The other provision may be academic at this point - it's effect would to move the conversion date a little closer. But since it's put/call spread was abandonned, I'm not aware of any specific pressures to stop that from occurring.
Yes, but noteholders still retain which option to retire by, that is either thru conversion (repayment in stock) or thru redemption (payment in cash).
It is my understanding that only thru share price exceeding 21.75 for 20 out of 30 consecutive days before June 20, 2006 may CY elect to terminate conversion rights of the noteholders.
Agreed, as they might say in my neck of the woods, fghton's right on.
I don't think hedging would be for below the conversion price because at that point, as I understand it, it is more profitable for the noteholder to take cash instead of shares. I don't think conversion is "forced" until 21.75 share price caveat comes into play.
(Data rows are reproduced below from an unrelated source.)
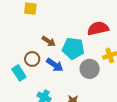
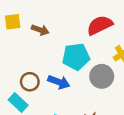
brown arrow: (49, 41) -> (40, 30), moved

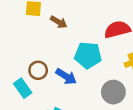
gray circle: (102, 76) -> (113, 92), moved

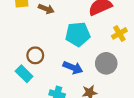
blue arrow: (66, 76) -> (73, 68), moved

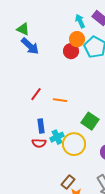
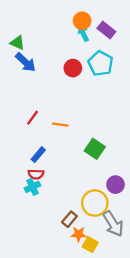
orange circle: (77, 39) -> (82, 21), moved
blue rectangle: (41, 126) -> (38, 155), turned 48
cyan cross: (57, 137) -> (32, 187), moved
yellow circle: (74, 144) -> (95, 203), moved

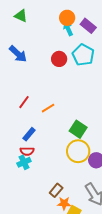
green triangle: (17, 43) -> (21, 16), moved
orange line: (60, 125) -> (48, 108), turned -40
yellow circle: (95, 203) -> (78, 151), moved

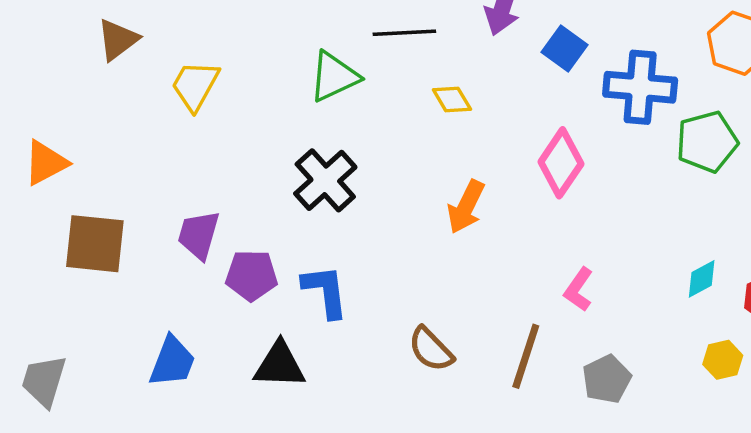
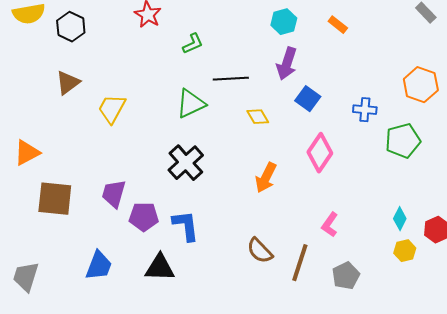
blue square: (564, 49) -> (308, 99), moved
blue cross: (640, 87) -> (365, 110), size x0.6
cyan diamond: (702, 279) -> (400, 219), turned -35
brown semicircle: (431, 349) -> (260, 251), moved
yellow hexagon: (723, 360) -> (405, 251), moved

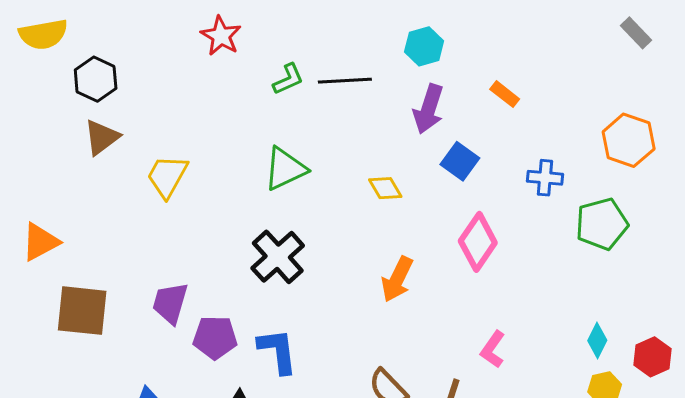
orange rectangle: (338, 25) -> (505, 94), moved
black hexagon: (71, 27) -> (96, 79), moved
black line: (231, 79) -> (345, 81), moved

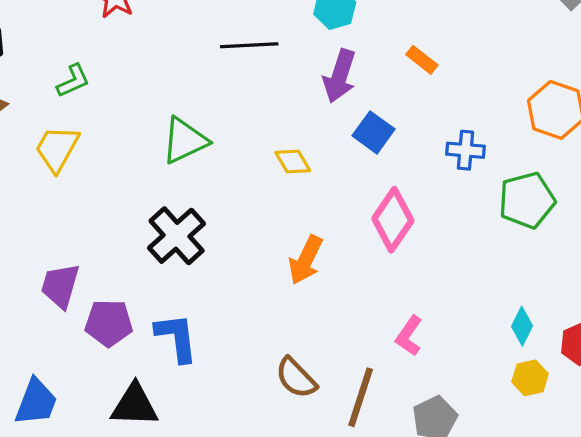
green L-shape: (288, 79) -> (73, 81), moved

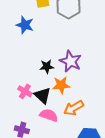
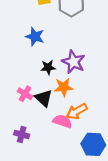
blue star: (25, 25) -> (35, 36), moved
pink semicircle: (49, 115) -> (62, 121), moved

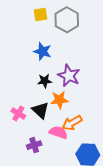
blue star: (35, 36) -> (43, 51), moved
pink cross: (25, 94) -> (18, 113), moved
purple cross: (22, 134) -> (34, 145), moved, turned -32

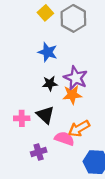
yellow square: (40, 15) -> (45, 13), turned -32
orange star: (59, 100) -> (72, 95), moved
pink cross: (18, 113) -> (22, 118), turned -32

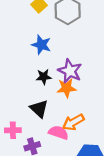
pink cross: (22, 118) -> (13, 130), moved

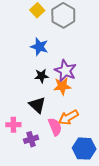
pink semicircle: (58, 133) -> (55, 127), turned 48

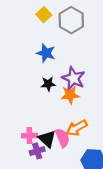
black triangle: (37, 105) -> (47, 139), moved
pink cross: (13, 125) -> (29, 136), moved

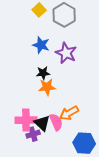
purple star: (73, 78) -> (66, 53), moved
orange star: (70, 95) -> (47, 87), moved
pink cross: (29, 136) -> (26, 120), size x1.5

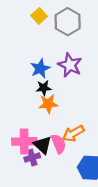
blue star: (41, 45) -> (40, 68), moved, turned 30

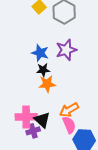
purple star: (70, 65) -> (66, 50), turned 30
blue star: (40, 68) -> (40, 53), turned -30
pink semicircle: (58, 144) -> (69, 125), moved

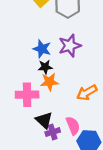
orange arrow: (69, 110) -> (87, 93), moved
pink cross: (26, 117) -> (27, 95), moved
purple cross: (33, 131) -> (53, 132), moved

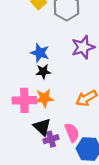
purple star: (70, 46) -> (83, 47), moved
orange star: (49, 82) -> (44, 98), moved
Thanks for digging this out. As far as I know, CY never replaced this spread - which would have netted them over $100M at one point if they'd been willing to exercise it.
More to the point, I've seen nothing to suggest that they've done any hedging in case CY stock falls below the conversion price in June. I'm pretty sure I would have noticed any publicly available information to that effect.
fghton's information in consistent with everything I've seen and I'm inclined to credit it. Beyond that, I expect CY to do something creative regarding the cash portion of their redemption.
Those spread options expired worthless.
From the '04 Annual Report
>>>In conjunction with our 1.25% Notes offering, we purchased a call spread option on 32 million of our common shares expiring in July 2004 for $49.3 million in cash. The call spread option was designed to mitigate stock dilution from conversion of the 1.25% Notes. The call spread option was restructured in May 2004 into a single contract of two equal parts maturing on August 16 and September 30, 2004. As of each of the maturity dates, the call spread option was out of the money and expired. The expiration of the call spread option had no impact on our cash balances or statement of operations in fiscal 2004.<<<
However how there was no effect on balance sheet remains to be explained.
Other developments section pretty much says it all. They have it covered in the current share count and i even heard that in a CC call awhile back When a analist asked about earnings and the nunbers that qt were being reported for the first time to reflect the dilution from the extra shares for the converts and a call spread option and puts are used to cover the deal too.
Dont know who you are talking too they are full of
...I spoke with IR re the convert issue. Suggest you do the same and report back on facts, not bull
Yes, if the company forces conversion they will be basically debt free but the current share count will be diluted with the issuance of more stock. Do you understand what "dilution" is? The cash portion can be paid with stock or debt? Are they going to use credit facilities to pay the cash portion of 180 mil? I don't think that would be a smart move. I'd sell SPWR stock to raise those funds not further "dilute" the company by issuing more stock.
Whether they issue more stock or pay if off with cash, the company still has a 600 mil debt issues to deal with before the end of this year. If they force conversion the debt is wiped out but there are more shares outstanding. What don't you understand about this very simple concept? Perhaps you and Flophead should get together and figure out what the term "dilution" means in the context of financial accounting.